Keputusan ini disampaikan secara langsung sebagai jawaban atas berbagai pertanyaan publik.
Ia menyadari bahwa banyak yang mengira dirinya akan menjual rumah tersebut setelah kejadian itu.
Namun, kenyataannya justru sebaliknya.
Rumah sebagai Bagian dari Perjalanan Hidup
Bagi Uya, rumah tersebut bukan sekadar aset. Ia menyebutnya sebagai bagian dari perjalanan hidup yang tidak bisa dipisahkan.
Setiap ruangan memiliki cerita, setiap sudut menyimpan kenangan.
Hal ini yang membuatnya sulit untuk melepaskan rumah tersebut, apapun kondisinya saat ini.
Ia bahkan menyebut rumah itu sebagai “saksi perjalanan”.
Luka dari Kejadian yang Masih Terasa
Meski terlihat tegar, Uya tidak menampik bahwa kejadian penjarahan tersebut meninggalkan luka.
Tidak hanya secara fisik, tetapi juga secara emosional.
Ia mengaku sempat merasa kecewa dan marah. Namun, ia memilih untuk tidak berlarut-larut dalam perasaan tersebut.
Sebaliknya, ia mencoba bangkit dan melihat ke depan.
Keluarga Jadi Alasan Utama Bertahan
Salah satu alasan terbesar ia tetap mempertahankan rumah adalah keluarga.
Ia ingin memberikan rasa stabil dan aman bagi orang-orang terdekatnya.
Menurutnya, pindah atau menjual rumah justru bisa menambah tekanan baru.
“Yang penting kita tetap kuat bareng,” katanya.
Tidak Ingin Menghapus Sejarah
Uya juga menegaskan bahwa menjual rumah sama saja dengan menghapus sejarah yang telah dibangun selama bertahun-tahun.
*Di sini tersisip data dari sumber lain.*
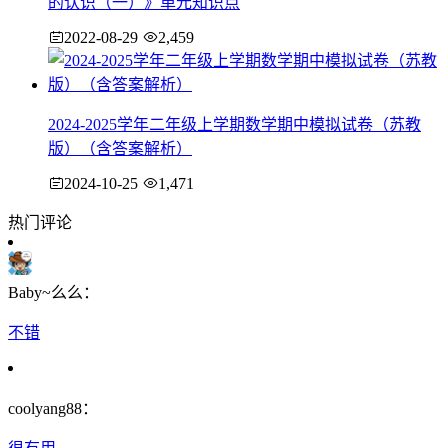
的认识（一）》单元知识点
2022-08-29
2,459
2024-2025学年二年级上学期数学期中模拟试卷（苏教
版）（含答案解析）
2024-10-25
1,471
热门评论
Baby~么么：
不错
coolyang88：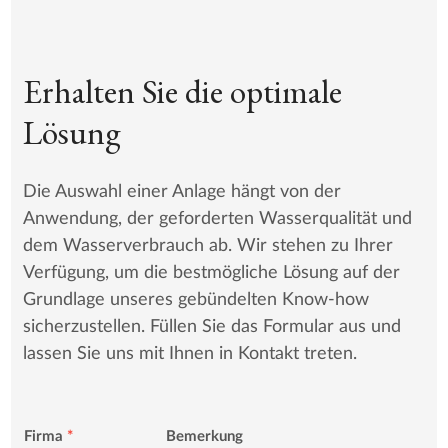
Erhalten Sie die optimale
Lösung
Die Auswahl einer Anlage hängt von der
Anwendung, der geforderten Wasserqualität und
dem Wasserverbrauch ab. Wir stehen zu Ihrer
Verfügung, um die bestmögliche Lösung auf der
Grundlage unseres gebündelten Know-how
sicherzustellen. Füllen Sie das Formular aus und
lassen Sie uns mit Ihnen in Kontakt treten.
Firma
*
Bemerkung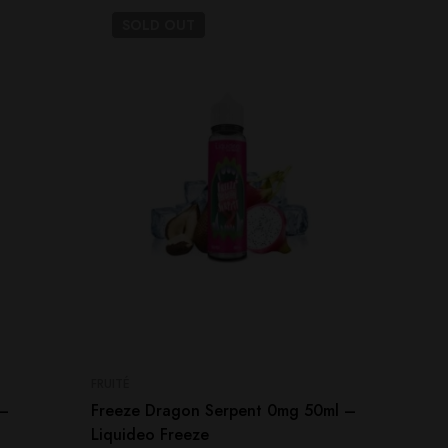
SOLD
OUT
SO
FRUITÉ
FRUITÉ
 –
Freeze Dragon Serpent 0mg 50ml –
Freeze
Liquideo Freeze
Freeze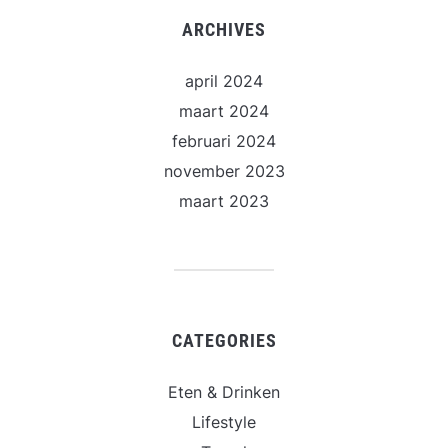
ARCHIVES
april 2024
maart 2024
februari 2024
november 2023
maart 2023
CATEGORIES
Eten & Drinken
Lifestyle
Ia tidak ingin kehilangan jejak perjalanan hidupnya hanya karena satu kejadian buruk.
Baginya, setiap masalah pasti ada jalan keluar tanpa harus mengorbankan hal yang lebih besar.
Dengan sikap ini, ia menunjukkan bahwa nilai sebuah rumah tidak selalu bisa diukur dengan uang.